Seminggu yang lalu, ada wajah buruh menangis di layar kaca. Sementara teman-temannya protes dengan garang menuntut THR pada perusahaan yang nyaris bangkrut, perempuan ini cuma menangis terisak-isak, memelas. Ketia diwawancarai, kalimatnya amat sederhana, ”Saya tidak bisa pulang.”
Semua kerepotan masyarakat dalam minggu-minggu terakhir ini berpusat pada keinginan untuk pulang. Para buruh menuntut THR yang dijanjikan, para sopir angkot menggenjot pedal gas makin kencang, pedagang warungan tetap buka di bulan puasa, karyawan kantoran ’tirakat’ sebulan tidak njajan, para mahasiswa sudah bermimpi makan ’masakan ibu’ yang tak ada duanya.
Dua kali saya Lebaran tidak pulang. Ketika tinggal di Amerika tahun 1994-1995 dan di Inggris tahun 2001-2002. Pada Hari-H, rasanya sedih sekali. Di London, usai sholat Ied di lapangan dekat KBRI, kami yang berstatus ’bujangan’ (tanpa keluarga) bertangis-tangisan. Kesedihan agak terhibur dengan makan ketupat lebaran di kediaman Pak Dubes yang mewah dengan makanan berlimpah. Tapi sesudah makan-makan, sedih lagi, rindu suasana kampung halaman.
Di Amerika lain lagi, saya berada di komunitas Muslim yang amat heterogen. Di Syracuse, negara bagian New York, Muslim Indonesia merupakan minoritas. Selain didominasi warga Yahudi, di Syracuse juga banyak mahasiswa Muslim dari negara-negara Teluk, yang pada umumnya membawa sanak keluarga lengkap. Yang membedakan Muslim Indonesia –terutama dalam barisan perempuan- adalah mukenanya yang seragam: putih bersih. Muslim non-Indonesia umumnya sholat dengan mengenakan baju yang dikenakannya, yang beraneka warna, pakaian terindah yang dimiliki untuk menyambut Hari Raya. Karena jauh dari Konsulat atau KBRI, kami akan makan-makan seusai sholat di kediaman sesama warga Indonesia.

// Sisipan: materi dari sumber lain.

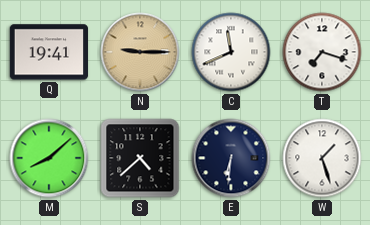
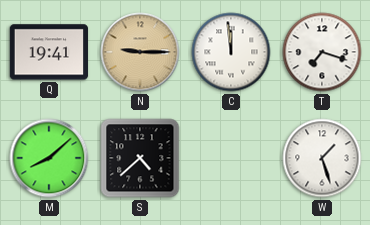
C: 11:41 -> 11:59
E: 6:31 -> none
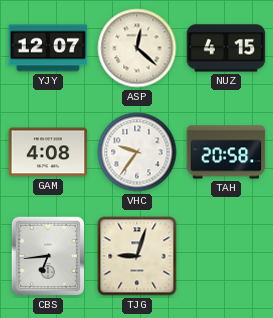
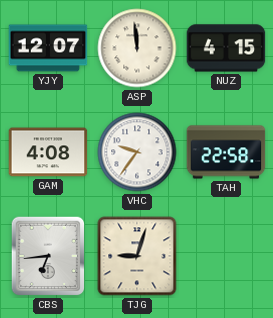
ASP: 12:22 -> 11:59
TAH: 20:58 -> 22:58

Sahabat saya, seorang dokter di Surabaya, tahun ini malah pergi ke Australia untuk merayakan Lebaran. Dua anaknya besar di sana, dilepas sejak SMP, kini sudah menikah dan bekerja. Mungkin dia ingin merasakan Lebaran yang damai, yang jauh dari kehebohan para pembelanja dan lalu lintas macet di jalan-jalan luar kota. Terutama, dekat dengan anak-anaknya. Bila anak tidak pulang, orangtua mana yang tak ingin menyambangi ke tempat sang anak di Hari Raya?

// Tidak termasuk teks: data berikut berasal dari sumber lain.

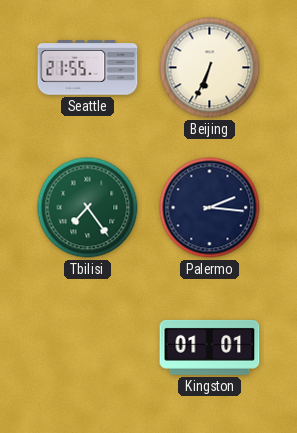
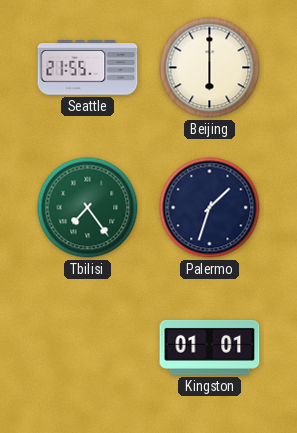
Beijing: 6:34 -> 6:00
Palermo: 2:16 -> 1:33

Namun membaca koran-koran harian dan menonton berita televisi, saya sedih dengan makin parahnya kondisi lumpur di Sidoarjo. Sudah lima bulan berjalan, dan lumpur bukannya menyurut, melainkan semakin meluber. Keadaannya sudah nyaris ”uncontrolable”, tak terkendali. Berapapun dana yang terserap, solusi tampak masih jauh di awang-awang.

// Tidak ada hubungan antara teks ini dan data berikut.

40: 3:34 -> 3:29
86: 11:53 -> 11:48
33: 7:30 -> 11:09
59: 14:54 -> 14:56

Warga Jatim, sebagian besar pasti menggunakan jalur jalan Porong Gempol (tol maupun non-tol), akan sangat terganggu. Bisa dibayangkan kemacetannya. Mungkin di hari yang fitri itu mereka mesti meluangkan waktu berjam-jam di jalan macet. Betapapun malangnya nasib para pemudik, masih ada yang lebih malang lagi: para penduduk korban lumpur. Mereka hendak pulang kemana? Rumah, sawah ladang, tambak, sudah tenggelam. Semalang-malangnya kita dengan gangguan transportasi lebaran dan kesulitan ekonomi, kita mesti berempati pada rakyat korban lumpur Lapindo yang tak punya tempat untuk pulang. Mari kita doakan mereka agar dikaruniai kesabaran dan kebahagiaan, meski dalam keadaan darurat.